# Error in Photoshop CC



## Jimmsp (Feb 26, 2016)

This just popped up the other day after a pc crash (not while running PS or LR).  I needed to restore to about 2 weeks in the past to fix the main issue. But PS suddenly showed this upon startup.





If I hit ok - we just move on. PS works fine.

I have uninstalled and reinstalled PS - but it is still there. Probably something in the registry.

Any ideas?


----------



## Hal P Anderson (Feb 26, 2016)

Somebody found a workaround:
%CCX_START_PANEL_NAME Extension Could Not Be Lo... | Adobe Community
Turning off the start screen in preferences will probablly solve your problem.


----------



## Jimmsp (Feb 26, 2016)

Hal - thanks.
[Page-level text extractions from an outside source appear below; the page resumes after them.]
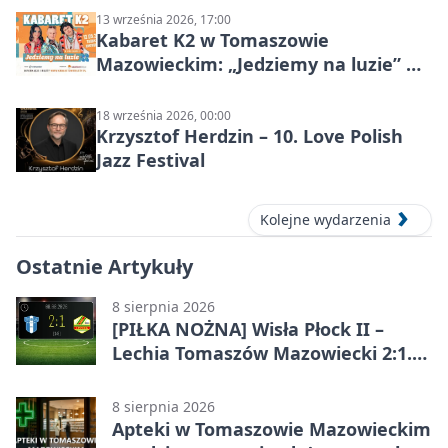
13 września 2026, 17:00
Kabaret K2 w Tomaszowie
Mazowieckim: „Jedziemy na luzie” w
Powiatowym Centrum Animacji
Społecznej
18 września 2026, 00:00
Krzysztof Herdzin – 10. Love Polish
Jazz Festival
Kolejne wydarzenia
Ostatnie Artykuły
8 sierpnia 2026
[PIŁKA NOŻNA] Wisła Płock II –
Lechia Tomaszów Mazowiecki 2:1.
Gospodarze z kompletem punktów
w Betclic 3. Lidze Grupa 1 (Grupa I)
8 sierpnia 2026
Apteki w Tomaszowie Mazowieckim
This seemed to work (at least once). Is still is a bit puzzling on why it suddenly popped up; and that a reinstall did not fix it.


----------



## Hal P Anderson (Feb 26, 2016)

Yeah, I know. All anybody has found are workarounds. Why you and not me?


----------



## Jimmsp (Feb 27, 2016)

Hal P Anderson said:


> Yeah, I know. All anybody has found are workarounds. Why you and not me?


I'm also dealing with a weird windows issue I will post on a pc forum elsewhere - on 3 different machines I have lost internet connectivity and had to restore to a point 2 weeks in the past to fix it. I blame it on Windows 10.


----------



## clee01l (Feb 27, 2016)

Jimmsp said:


> I'm also dealing with a weird windows issue ... I blame it on Windows 10.


Windows 10 has been a relatively painless upgrade from most people and has been widely adopted with little complaint. It has been out long enough to have any of the initial rough edges polished off. Win10 is the last place I would point the blame finger.


----------



## Jimmsp (Feb 27, 2016)

clee01l said:


> Windows 10 has been a relatively painless upgrade from most people and has been widely adopted with little complaint. It has been out long enough to have any of the initial rough edges polished off. Win10 is the last place I would point the blame finger.


I understand, as I have been on Win 10 for quite some time. But when the issue affects a pc on ethernet and not others at the same time, and when some fixes I have found on the internet point to a Winsock corruption and subsequent reset I get real suspicious.


----------



## Jimmsp (Feb 28, 2016)

clee01l said:


> Windows 10 has been a relatively painless upgrade from most people and has been widely adopted with little complaint. It has been out long enough to have any of the initial rough edges polished off. Win10 is the last place I would point the blame finger.


Just in case this issue pops up for you or others, take a look at this Win 10 forum on this problem.
Solved One or more network protocols are missing, solution - Windows 10 Forums


----------